As for Intellectual property issues, our delegation believes that this agreement should not impact or try to undermine patent laws. We hope that this can be avoided by including the presumption that the origin of every MGR patent is presumed to be in ABNJ unless otherwise stated. Traceability could become associated with one of the milestone events.
In conclusion: beyond the fact that it fulfills the general principle of economic equity, why should we use this approach? There are several reasons:
First, the Nagoya Protocol anticipates this model and earn-out provisions in particular. The Annex lists monetary benefits, including access fees, upfront payments and milestone payments.

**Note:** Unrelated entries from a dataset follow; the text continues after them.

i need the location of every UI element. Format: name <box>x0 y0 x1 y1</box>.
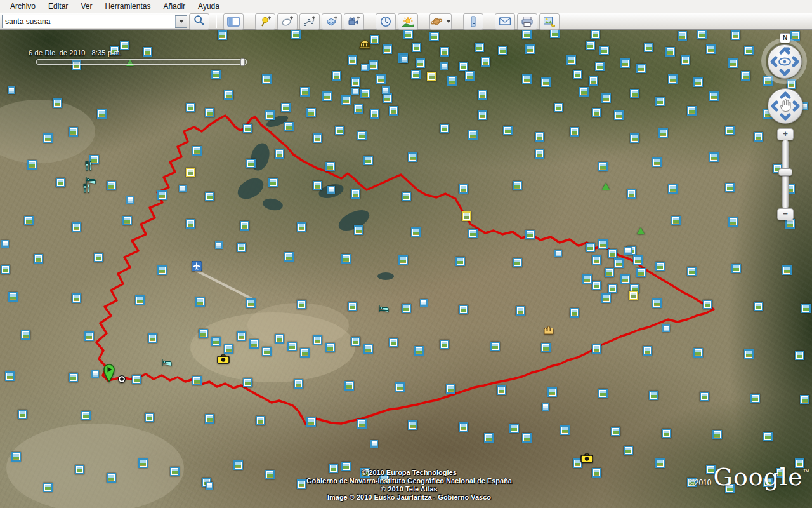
photo-icon[interactable] <box>601 93 611 103</box>
photo-icon[interactable] <box>218 30 227 40</box>
photo-icon[interactable] <box>592 255 601 265</box>
photo-icon[interactable] <box>43 133 53 143</box>
photo-icon[interactable] <box>608 249 617 258</box>
photo-icon[interactable] <box>27 160 37 170</box>
photo-icon[interactable] <box>145 413 154 422</box>
photo-icon[interactable] <box>284 252 294 262</box>
zoom-out-button[interactable]: − <box>777 208 794 220</box>
photo-icon[interactable] <box>351 77 360 87</box>
photo-icon[interactable] <box>579 87 589 97</box>
photo-icon[interactable] <box>211 70 221 79</box>
photo-icon[interactable] <box>547 387 557 397</box>
photo-icon[interactable] <box>135 295 145 305</box>
photo-icon[interactable] <box>322 91 332 101</box>
photo-small-icon[interactable] <box>1 240 9 248</box>
lodging-icon[interactable] <box>378 305 390 312</box>
photo-icon[interactable] <box>341 254 351 264</box>
photo-small-icon[interactable] <box>327 186 335 194</box>
photo-icon[interactable] <box>566 55 576 65</box>
photo-icon[interactable] <box>592 344 601 354</box>
photo-icon[interactable] <box>459 62 468 71</box>
photo-icon[interactable] <box>192 146 202 156</box>
photo-icon[interactable] <box>363 156 373 165</box>
photo-yellow-icon[interactable] <box>462 211 471 221</box>
photo-icon[interactable] <box>360 89 370 98</box>
photo-icon[interactable] <box>513 258 522 267</box>
time-slider-handle[interactable] <box>240 58 245 66</box>
tour-start-placemark-icon[interactable] <box>102 363 116 382</box>
photo-icon[interactable] <box>703 300 712 309</box>
photo-icon[interactable] <box>655 97 665 106</box>
photo-icon[interactable] <box>709 91 719 101</box>
photo-icon[interactable] <box>560 425 570 435</box>
photo-icon[interactable] <box>408 420 417 430</box>
photo-icon[interactable] <box>513 181 522 190</box>
map-viewport[interactable]: 6 de Dic. de 2010 8:35 p.m. © 2010 Europ… <box>0 30 812 508</box>
menu-anadir[interactable]: Añadir <box>157 1 192 12</box>
photo-icon[interactable] <box>662 429 671 438</box>
photo-icon[interactable] <box>503 126 513 135</box>
add-image-overlay-button[interactable] <box>322 13 342 30</box>
photo-icon[interactable] <box>416 58 425 68</box>
photo-icon[interactable] <box>636 268 646 277</box>
photo-yellow-icon[interactable] <box>186 168 195 177</box>
lodging-icon[interactable] <box>161 359 173 366</box>
photo-icon[interactable] <box>357 131 367 140</box>
photo-icon[interactable] <box>478 90 487 100</box>
photo-small-icon[interactable] <box>8 86 15 94</box>
photo-icon[interactable] <box>24 216 34 225</box>
photo-icon[interactable] <box>706 44 716 54</box>
photo-icon[interactable] <box>652 298 662 308</box>
photo-icon[interactable] <box>389 106 398 116</box>
photo-icon[interactable] <box>351 337 360 346</box>
add-placemark-button[interactable] <box>255 13 275 30</box>
photo-icon[interactable] <box>205 108 214 117</box>
photo-icon[interactable] <box>21 330 30 340</box>
photo-icon[interactable] <box>5 371 15 381</box>
photo-icon[interactable] <box>516 306 525 316</box>
photo-icon[interactable] <box>535 149 544 159</box>
photo-icon[interactable] <box>620 58 630 68</box>
photo-icon[interactable] <box>383 44 392 54</box>
photo-icon[interactable] <box>795 351 804 360</box>
photo-icon[interactable] <box>440 340 449 349</box>
photo-icon[interactable] <box>300 348 310 358</box>
photo-icon[interactable] <box>592 281 601 290</box>
photo-icon[interactable] <box>43 483 53 492</box>
photo-icon[interactable] <box>712 430 722 439</box>
menu-editar[interactable]: Editar <box>42 1 74 12</box>
photo-small-icon[interactable] <box>126 196 134 204</box>
photo-icon[interactable] <box>72 293 81 303</box>
photo-icon[interactable] <box>633 255 643 265</box>
photo-icon[interactable] <box>782 265 792 275</box>
photo-icon[interactable] <box>620 274 630 284</box>
photo-icon[interactable] <box>414 346 424 356</box>
zoom-in-button[interactable]: + <box>777 128 794 140</box>
photo-icon[interactable] <box>402 304 411 313</box>
sunlight-button[interactable] <box>398 13 418 30</box>
photo-icon[interactable] <box>541 343 551 352</box>
photo-icon[interactable] <box>665 47 675 57</box>
castle-icon[interactable] <box>543 325 554 335</box>
record-tour-button[interactable] <box>344 13 364 30</box>
photo-icon[interactable] <box>693 77 703 87</box>
photo-icon[interactable] <box>570 308 579 318</box>
photo-icon[interactable] <box>348 55 357 65</box>
photo-icon[interactable] <box>344 381 354 391</box>
photo-icon[interactable] <box>240 221 249 231</box>
photo-icon[interactable] <box>644 43 653 52</box>
photo-icon[interactable] <box>370 35 379 44</box>
photo-icon[interactable] <box>335 126 344 135</box>
photo-icon[interactable] <box>429 32 439 41</box>
photo-icon[interactable] <box>591 30 600 39</box>
photo-icon[interactable] <box>205 192 214 201</box>
photo-icon[interactable] <box>348 302 357 311</box>
photo-icon[interactable] <box>256 416 265 425</box>
lodging-icon[interactable] <box>85 177 96 184</box>
ruler-button[interactable] <box>463 13 483 30</box>
north-indicator[interactable]: N <box>780 33 790 43</box>
photo-icon[interactable] <box>440 124 449 133</box>
photo-icon[interactable] <box>306 108 316 117</box>
photo-icon[interactable] <box>785 219 795 229</box>
photo-icon[interactable] <box>678 31 687 41</box>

Second, in life sciences merger deals, specifically bio-pharmaceutical deals, 82 percent of bio-pharmaceutical deals included earn-out provisions in 2012. These are provisions that the business world is familiar with and are part of existing international law and practice.
Third, it allows all States to move forward when the parties cannot agree on the value of the resource, especially when it has no value at all at the time of extraction. This is particularly critical where the source of uncertainty may be the undeveloped product, when there is a new market, when the financial information is unreliable, or when there’s an uncertain future but non-State private investors, developers, enterprises and individuals are involved.
Fourth, it permits private companies or actors greater control over whether and when the milestone events are triggered, reduces the risk of overpaying, defers obligations and therefore decreases the disincentives.
Finally, from the perspective of developing countries, the user ultimately compensates States for the use of a resource in the Commons. Every use has the potential to give value, whether monetary or nonmonetary, at some point. It also provides the opportunity to benefit from synergies of working with sophisticated parties in business integration as a matter of contract.
I thank you for your patience with this lengthy intervention.